**TRY IT**
Restate exactly, and only, the lines from the one containing "Na druhej strane" through the end of the entries, keeping both endpoints.

[Records from a collection]
Content starts
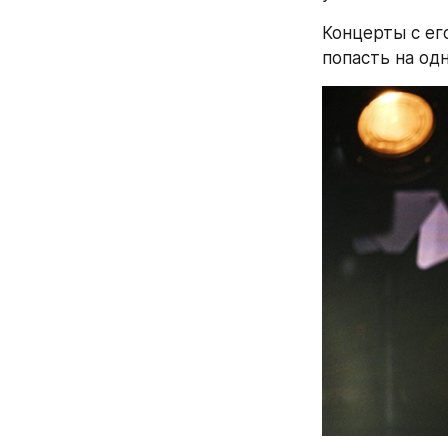
Концерты с ег
попасть на од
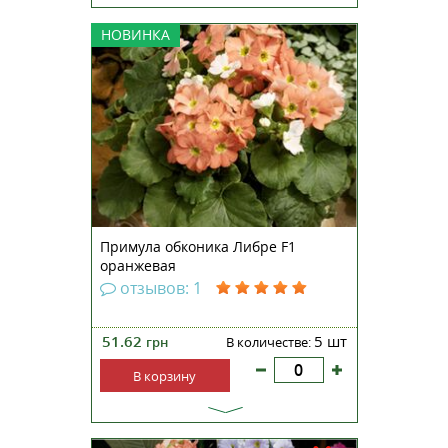
Примула обконика Либре F1 —
НОВИНКА
нетребовательное растение,
которое обладает
непревзойденными
декоративными качествами.
Растения этой серии не содержат
примина: нет риска получить
раздражение кожи при
прикосновении к листьям. Хар...
Примула обконика Либре F1
оранжевая
отзывов: 1
51.62
5 шт
грн
В количестве:
В корзину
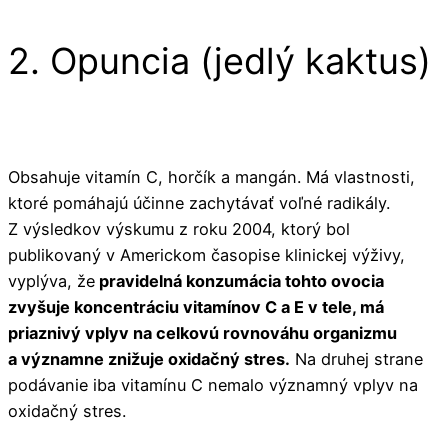
2. Opuncia (jedlý kaktus)
Obsahuje vitamín C, horčík a mangán. Má vlastnosti,
ktoré pomáhajú účinne zachytávať voľné radikály.
Z výsledkov výskumu z roku 2004, ktorý bol
publikovaný v Americkom časopise klinickej výživy,
vyplýva, že
pravidelná konzumácia tohto ovocia
zvyšuje koncentráciu vitamínov C a E v tele, má
priaznivý vplyv na celkovú rovnováhu organizmu
a významne znižuje oxidačný stres.
Na druhej strane
podávanie iba vitamínu C nemalo významný vplyv na
oxidačný stres.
Content ends
**THE COMPLETED TASK**
Na druhej strane
podávanie iba vitamínu C nemalo významný vplyv na
oxidačný stres.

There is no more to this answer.